Search code examples
tensorflowdeep-learningloss-functiontriplet

Triplet loss tensorflow where anchor-positive pairs are defined upfront


I am trying to implement triplet loss in Tensorflow where the triplets are obtained in an online mining way. In my particular problem, I already have the anchor(image) - positive(text) pairs. What I want to achieve is have the triplets anchor(image) - positive(text) - negative(text) and anchor(text) - positive(image) - negative(image) for image-text pairs in the batch.

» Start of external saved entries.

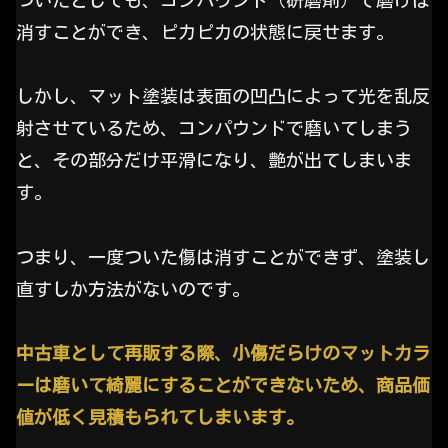
消すことができ、ピカピカの状態に戻せます。
しかし、マット塗装は表面の凹凸によって光を乱反
射させているため、コンパウンドで磨いてしまう
と、その部分だけ平滑になり、艶が出てしまいま
す。
つまり、一度ついた傷は消すことができず、塗装し
直すしか方法がないのです。
中古車として再販する際、小傷だらけのマットカラ
ーは磨いて綺麗にすることができないため、商品価
値が低く見積もられてしまいます。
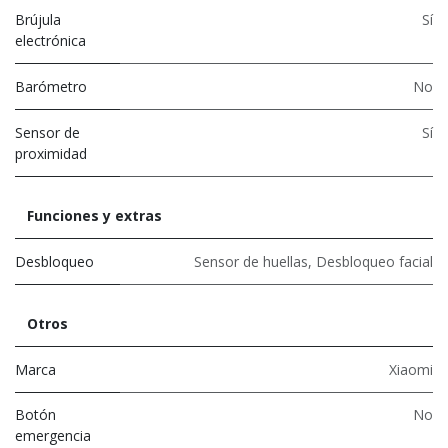
Brújula
Sí
electrónica
Barómetro
No
Sensor de
Sí
proximidad
Funciones y extras
Desbloqueo
Sensor de huellas
,
Desbloqueo facial
Otros
Marca
Xiaomi
Botón
No
emergencia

Let me know if you need any further information and looking forward to your answers!


Solution

  • I found that this is the solution I need:

    def compute_loss(images: tf.Tensor, texts: tf.Tensor, margin: float) -> tf.Tensor:
        with tf.variable_scope(name_or_scope="loss"):
            scores = tf.matmul(images, texts, transpose_b=True)
            diagonal = tf.diag_part(scores)
            # Compare every diagonal score to scores in its column i.e
            # All contrastive images for each sentence
            cost_s = tf.maximum(0.0, margin - tf.reshape(diagonal, [-1, 1]) + scores)
            # Compare every diagonal score to scores in its row i.e
            # All contrastive sentences for each image
            cost_im = tf.maximum(0.0, margin - diagonal + scores)
    
            # Clear diagonals
            cost_s = tf.linalg.set_diag(cost_s, tf.zeros(tf.shape(cost_s)[0]))
            cost_im = tf.linalg.set_diag(cost_im, tf.zeros(tf.shape(cost_im)[0]))
    
            # For each positive pair (i,s) sum over the negative images
            cost_s = tf.reduce_sum(cost_s, axis=1)
            # For each positive pair (i,s) sum over the negative texts
            cost_im = tf.reduce_sum(cost_im, axis=0)
    
            triplet_loss = tf.reduce_mean(cost_s) + tf.reduce_mean(cost_im)
    
            return triplet_loss